Which hosts table?  The Berkeley one or the REAL internet one?

The Berkeley one (which I think may predate the IP implementation) is the one that we know as /etc/hosts that has the address then the namees of the hosts.

The "real" one is the one the NIC put out in the pre-domain days.    It's defined in RFC 952,  looks like

HOST : : BRL.ARPA, BRL : PDP-11/70 : UNIX : TCP :

There was also a simple TCP service that would serve up the file.

I detested the Berkeley one and we always downloaded and used the NIC table on our machines.  I rewrote "rhost" and it's successors (gethostbyname, etc...) to read directly from the NIC format.
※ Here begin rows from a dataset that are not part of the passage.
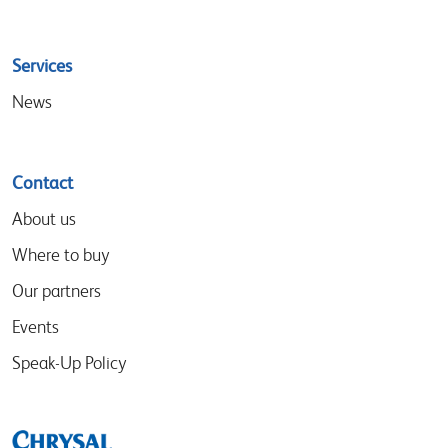
Services
News
Contact
About us
Where to buy
Our partners
Events
Speak-Up Policy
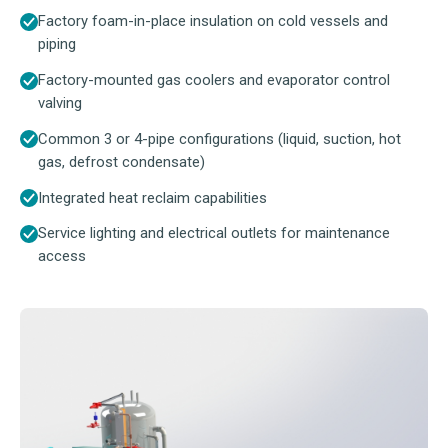
Factory foam-in-place insulation on cold vessels and
piping
Factory-mounted gas coolers and evaporator control
valving
Common 3 or 4-pipe configurations (liquid, suction, hot
gas, defrost condensate)
Integrated heat reclaim capabilities
Service lighting and electrical outlets for maintenance
access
Amusingly one day we got an Imagen ethernet-connected laser printer.    Mike Muuss decided the thing should be named BRL-ZAP and since I didn't know what to put down as the machine type, and it did have a 68000 in it, I had Jake put 68000 in the entry in the host table.

The next day I got all kinds of hate mail from other BSD sites who assumed I had intentionally sabotaged the host table.   Apparently, the BSD systems used a YACC grammar to parse the NIC table into the Berkeley one.   The only problem is they got the grammar wrong and assumed the CPU type always began with a letter.    There parse blew up on my "ZAP" host and they assumed that was the desired effect.

I countered back that using a YACC grammar for this was rediculous.   There was already a real popular file on UNIX that had a bunch of fields separated by colons and commas (/etc/passwd anybody) that it was never necessary to use YACC to parse.